It is in the early Devonian rocks that the members of some very primitive type of land plants disappeared. These plants were probably the simplest pteridophytes.
They had no roots, some without leaves and some had small tiny outgrowths which represented the leaves. This primitive group of land plants was different from pteridophytes. Their stem had well formed xylem and phloem tissue and the tips of the branches bore sporangia on them.
It is from the Upper Devonian through the Carboniferous and upto end to some extent into Permian strata also that we come across with a large number of fossilized plants belonging to Bryophytes, Pteridophytes and Gymnosperms.

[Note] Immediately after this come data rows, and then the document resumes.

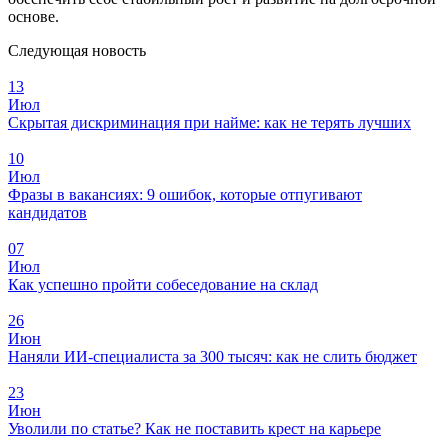
основе.
Следующая новость
13
Июл
Скрытая дискриминация при найме: как не терять лучших
10
Июл
Фразы в вакансиях: 9 ошибок, которые отпугивают
кандидатов
07
Июл
Как успешно пройти собеседование на склад
26
Июн
Наняли ИИ-специалиста за 300 тысяч: как не слить бюджет
23
Июн
Уволили по статье? Как не поставить крест на карьере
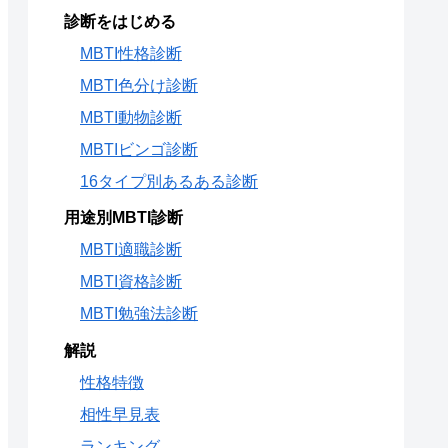
診断をはじめる
MBTI性格診断
MBTI色分け診断
MBTI動物診断
MBTIビンゴ診断
16タイプ別あるある診断
用途別MBTI診断
MBTI適職診断
MBTI資格診断
MBTI勉強法診断
解説
性格特徴
相性早見表
ランキング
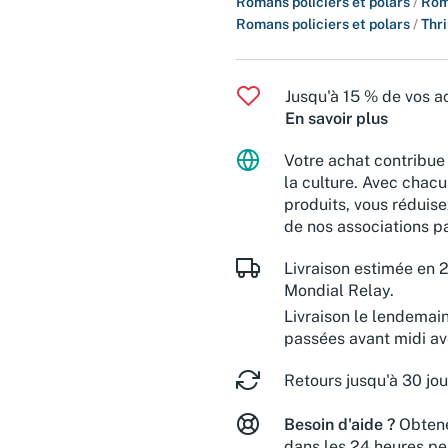
Romans policiers et polars
/
Rom
Romans policiers et polars
/
Thri
Jusqu'à 15 % de vos ac
En savoir plus
Votre achat contribue 
la culture. Avec chacu
produits, vous réduise
de nos associations pa
Livraison estimée en 2
Mondial Relay.
Livraison le lendemai
passées avant midi a
Retours jusqu'à 30 jou
Besoin d'aide ?
Obtene
dans les 24 heures pe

The Carboniferous strata is very rich in plant remains. It appears that in those times the whole surface of earth was covered up by very extensive and luxurious forests. It seems that the climate in those times on the whole surface of earth was very uniform.
This view is based because identical fossils have been found in very widely separated areas. It appears that during this Carboniferous which is also described as coal age there were general and .sudden changes in the topography of earth.
It appears that very extensive forests got submerged and it is the submerged forests from which we get the extinct coal supply of present day. During this Carboniferous which has been sometimes described as age of ferns, very large sized Lycopods and Equisetales were common.
Along with these fossil pteridophytes, there were also present seeded plants which developed seeds of Cycadian type on them. Those plants which bore seeds were formerly described as Cycadofilicales. English workers (Oliver and Scott) described them as Pteridosperms while American workers call them Cycadofilicales.
These seeds were known to previous workers also but their association with fern like leaves was recognized in 1903. It was during this year that some of these Carboniferous seeds were found in organic continuity with the leaves of fern like plants. These seeded fossil plants have definite relation with gymnosperms of which American workers think they form an extinct class.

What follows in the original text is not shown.